God is the all-possible.
[terminus]
What do you think is a bigger act of faith? Quote
03-13-2014 , 03:49 PM
i am not denying the big bang

i am not sure god is eternal

shrug
What do you think is a bigger act of faith? Quote
03-14-2014 , 06:17 AM
Quote:
Originally Posted by metsandfinsfan
i am not denying the big bang

i am not sure god is eternal

shrug
Then it was a little confusing when you said, with reference to the universe having a beginning "of course it is a leap of faith. There is no evidence and never can be".

My understanding of the 'eternal god' bit is that it's simply required for the monotheistic religion's scriptures not to have serious problems, such as; If god was created then who created him, or, if he just popped into existence from nothing then they just handed the debate to the Physicists who are saying it's possible for something to come from nothing.
What do you think is a bigger act of faith? Quote
03-14-2014 , 09:25 AM
Quote:
Originally Posted by metsandfinsfan
i wouldnt say nothing. it is definitely doucjey, no doubt.

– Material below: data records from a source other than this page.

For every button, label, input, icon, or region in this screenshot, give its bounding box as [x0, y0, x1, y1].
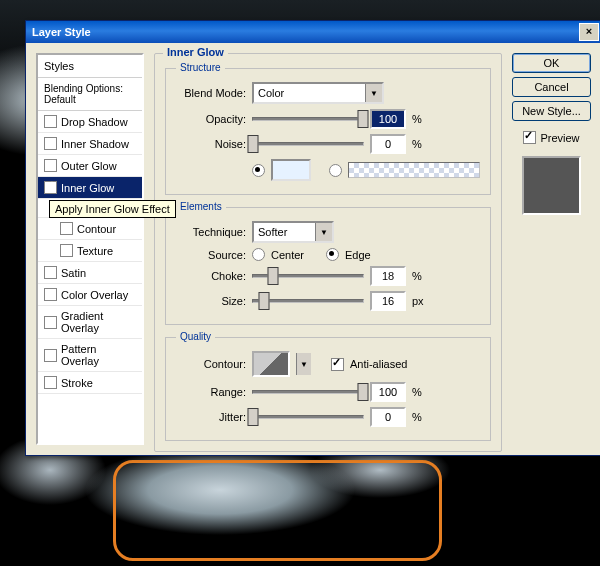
range-slider[interactable] — [252, 390, 364, 394]
dialog-title: Layer Style — [32, 26, 579, 38]
chevron-down-icon[interactable]: ▼ — [296, 353, 311, 375]
opacity-label: Opacity: — [176, 113, 246, 125]
style-checkbox[interactable] — [44, 288, 57, 301]
style-checkbox[interactable] — [44, 115, 57, 128]
range-input[interactable] — [370, 382, 406, 402]
opacity-slider[interactable] — [252, 117, 364, 121]
jitter-label: Jitter: — [176, 411, 246, 423]
style-item-pattern-overlay[interactable]: Pattern Overlay — [38, 339, 142, 372]
choke-label: Choke: — [176, 270, 246, 282]
style-checkbox[interactable] — [60, 222, 73, 235]
layer-style-dialog: Layer Style × Styles Blending Options: D… — [25, 20, 600, 456]
settings-panel: Inner Glow Structure Blend Mode: Color ▼… — [154, 53, 502, 445]
style-label: Inner Shadow — [61, 138, 129, 150]
preview-checkbox[interactable] — [523, 131, 536, 144]
tooltip: Apply Inner Glow Effect — [49, 200, 176, 218]
noise-input[interactable] — [370, 134, 406, 154]
quality-legend: Quality — [176, 331, 215, 342]
style-checkbox[interactable] — [44, 137, 57, 150]
color-radio[interactable] — [252, 164, 265, 177]
source-label: Source: — [176, 249, 246, 261]
style-item-gradient-overlay[interactable]: Gradient Overlay — [38, 306, 142, 339]
source-center-radio[interactable] — [252, 248, 265, 261]
panel-title: Inner Glow — [163, 46, 228, 58]
choke-slider[interactable] — [252, 274, 364, 278]
style-item-stroke[interactable]: Stroke — [38, 372, 142, 394]
style-item-inner-glow[interactable]: Inner Glow — [38, 177, 142, 199]
elements-legend: Elements — [176, 201, 226, 212]
size-label: Size: — [176, 295, 246, 307]
glow-gradient-swatch[interactable] — [348, 162, 480, 178]
noise-slider[interactable] — [252, 142, 364, 146]
ok-button[interactable]: OK — [512, 53, 591, 73]
chevron-down-icon: ▼ — [365, 84, 382, 102]
size-slider[interactable] — [252, 299, 364, 303]
opacity-input[interactable] — [370, 109, 406, 129]
chevron-down-icon: ▼ — [315, 223, 332, 241]
style-checkbox[interactable] — [60, 244, 73, 257]
range-label: Range: — [176, 386, 246, 398]
style-label: Texture — [77, 245, 113, 257]
style-checkbox[interactable] — [44, 316, 57, 329]
style-label: Inner Glow — [61, 182, 114, 194]
gradient-radio[interactable] — [329, 164, 342, 177]
style-label: Drop Shadow — [61, 116, 128, 128]
dialog-buttons: OK Cancel New Style... Preview — [512, 53, 591, 445]
style-checkbox[interactable] — [44, 376, 57, 389]
style-label: Contour — [77, 223, 116, 235]
style-checkbox[interactable] — [44, 159, 57, 172]
style-item-inner-shadow[interactable]: Inner Shadow — [38, 133, 142, 155]
cancel-button[interactable]: Cancel — [512, 77, 591, 97]
style-item-satin[interactable]: Satin — [38, 262, 142, 284]
choke-input[interactable] — [370, 266, 406, 286]
style-label: Stroke — [61, 377, 93, 389]
contour-label: Contour: — [176, 358, 246, 370]
contour-picker[interactable] — [252, 351, 290, 377]
anti-aliased-checkbox[interactable] — [331, 358, 344, 371]
style-item-drop-shadow[interactable]: Drop Shadow — [38, 111, 142, 133]
style-checkbox[interactable] — [44, 266, 57, 279]
size-input[interactable] — [370, 291, 406, 311]
new-style-button[interactable]: New Style... — [512, 101, 591, 121]
structure-legend: Structure — [176, 62, 225, 73]
style-label: Color Overlay — [61, 289, 128, 301]
technique-select[interactable]: Softer ▼ — [252, 221, 334, 243]
style-checkbox[interactable] — [44, 181, 57, 194]
jitter-slider[interactable] — [252, 415, 364, 419]
noise-label: Noise: — [176, 138, 246, 150]
blend-mode-select[interactable]: Color ▼ — [252, 82, 384, 104]
highlight-annotation — [113, 460, 442, 561]
style-item-texture[interactable]: Texture — [38, 240, 142, 262]
style-item-outer-glow[interactable]: Outer Glow — [38, 155, 142, 177]
preview-swatch — [522, 156, 581, 215]
styles-header[interactable]: Styles — [38, 55, 142, 78]
jitter-input[interactable] — [370, 407, 406, 427]
style-item-color-overlay[interactable]: Color Overlay — [38, 284, 142, 306]
blend-mode-label: Blend Mode: — [176, 87, 246, 99]
style-label: Satin — [61, 267, 86, 279]
style-label: Gradient Overlay — [61, 310, 136, 334]
style-label: Outer Glow — [61, 160, 117, 172]
close-icon[interactable]: × — [579, 23, 599, 41]
style-item-contour[interactable]: Contour — [38, 218, 142, 240]
blending-options[interactable]: Blending Options: Default — [38, 78, 142, 111]
technique-label: Technique: — [176, 226, 246, 238]
glow-color-swatch[interactable] — [271, 159, 311, 181]
styles-list: Styles Blending Options: Default Drop Sh… — [36, 53, 144, 445]
style-checkbox[interactable] — [44, 349, 57, 362]
source-edge-radio[interactable] — [326, 248, 339, 261]
titlebar[interactable]: Layer Style × — [26, 21, 600, 43]
style-label: Pattern Overlay — [61, 343, 136, 367]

actually refusing to service homosexuals is not douchey the more i think about it. it may be illegal, but its not douchey if they are refusing it because of their moral belief
Sounds reasonable. I'll claim people who refuse to service homosexuals are douchey and argue this on the basis of my moral belief then.

That should make it okay, right?
What do you think is a bigger act of faith? Quote
03-14-2014 , 09:57 AM
Quote:
Originally Posted by duffee
In the beginning, there was neither something nor nothing, just the all-possible.
From the all-possible all things come and go.
God is the all-possible.
[terminus]
I am pretty sure you didn't say anything meaningful there.
What do you think is a bigger act of faith? Quote
03-14-2014 , 03:01 PM
Theists accepting God as eternal is no better than Hawkins suspending the laws of the universe before the big bang to make existence possible.

Hawkins ignores events before the big bang, by "cutting them out of the theory", like theists simply say that it's not possible to understand God.

Life is not logical, theists and atheists pretending that the opposite view is ridiculous while ignoring the root of their own belief seems disingenuous.

I can say I'm a Christian and believe God is eternal, knowing full well that makes no sense. The alternative also makes no sense.